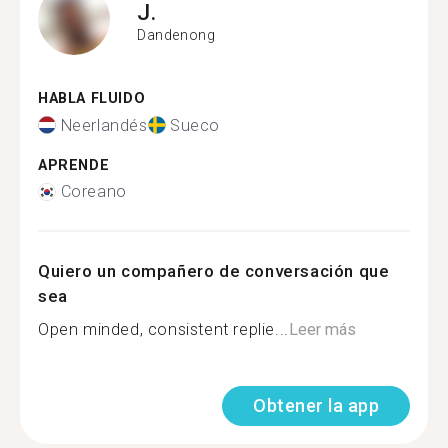
J.
Dandenong
HABLA FLUIDO
Neerlandés
Sueco
APRENDE
Coreano
Quiero un compañero de conversación que
sea
Open minded, consistent replie...
Leer más
Obtener la app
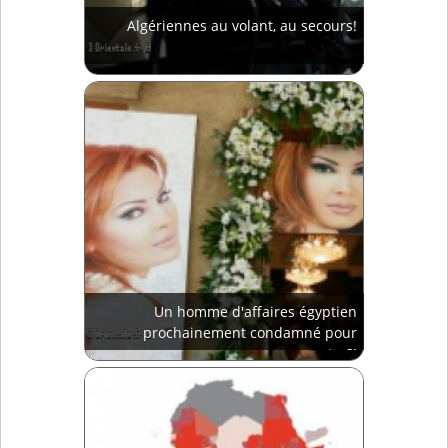
Algériennes au volant, au secours!
Un homme d'affaires égyptien
prochainement condamné pour
meurtre?!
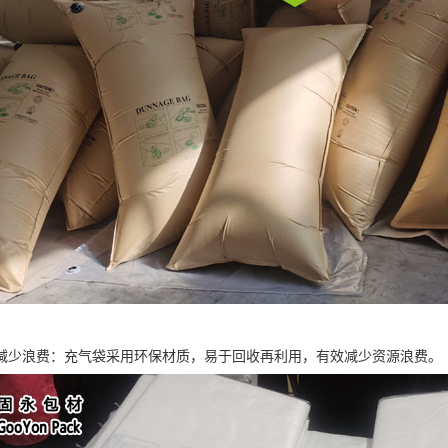
减少浪费：充气袋采用环保材质，易于回收再利用，有效减少资源浪费。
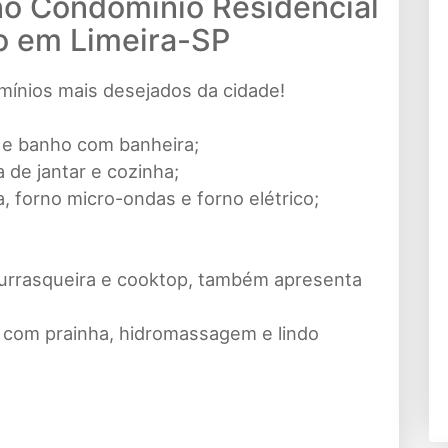
no Condomínio Residencial
o em Limeira-SP
ínios mais desejados da cidade!
 e banho com banheira;
a de jantar e cozinha;
, forno micro-ondas e forno elétrico;
urrasqueira e cooktop, também apresenta
a com prainha, hidromassagem e lindo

:::

#### Requirement
Retype the listing exactly. Leave out its pictures.

#### Task result
J.
Dandenong
HABLA FLUIDO
Neerlandés
Sueco
APRENDE
Coreano
Quiero un compañero de conversación que
sea
Open minded, consistent replie...
Leer más
Obtener la app
Algériennes au volant, au secours!
Un homme d'affaires égyptien
prochainement condamné pour
meurtre?!
减少浪费：充气袋采用环保材质，易于回收再利用，有效减少资源浪费。
no Condomínio Residencial
o em Limeira-SP
ínios mais desejados da cidade!
 e banho com banheira;
a de jantar e cozinha;
, forno micro-ondas e forno elétrico;
urrasqueira e cooktop, também apresenta
a com prainha, hidromassagem e lindo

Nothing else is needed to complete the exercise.